More positively, Birmingham and Belfast International Airports have kept their fees the same since 2019 (£3 for 15 minutes and £1 for 10 minutes respectively) while drivers can take still advantage of free-drop off areas near the terminal entrance at Cardiff, London City and Belfast City airports.

RAC Head of Roads Policy, Nicholas Lyes, said: “Anyone dropping a loved one off at the terminal this summer will be stunned by some of these sky-high ‘kiss and drop’ charges. And for those using the UK’s two busiest airports, the luxury of free drop-offs outside the terminal building has been replaced by some pretty high fees. Minute for minute and pound for pound, some of these charges could almost be as high as the airfare itself.

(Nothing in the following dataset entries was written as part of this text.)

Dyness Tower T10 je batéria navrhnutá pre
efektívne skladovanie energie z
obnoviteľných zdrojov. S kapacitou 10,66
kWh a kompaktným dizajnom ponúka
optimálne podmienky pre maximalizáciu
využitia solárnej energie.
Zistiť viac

“While airports have had a turbulent couple of years with the pandemic, it very much looks like they have put up drop-off fees to partially make up for two years of lost revenue.

“Drop-off charges were meant to encourage travellers to use public transport to get to the airport, but with strikes impacting the rail network this summer and public transport options being limited at some airports, people will understandably seek more reliable ways to get to the terminal and that usually means asking a friend or relative to give them a lift. The increase in drop-off fees, combined with high fuel prices, means taking loved-ones to the airport this summer is more expensive than ever.

“Doing your research on the fees charged before heading to drop off at an airport has to be the best advice. It’s good to see some airports offering cheaper drop-off rates in mid-term or long-stay car parks though these tend to be further away from the terminal and might require a shuttle bus connection.

“Drivers should also be aware that many airport forecourts have no stopping areas enforced by cameras, so trying to drop passengers off without paying could result in a hefty charge.”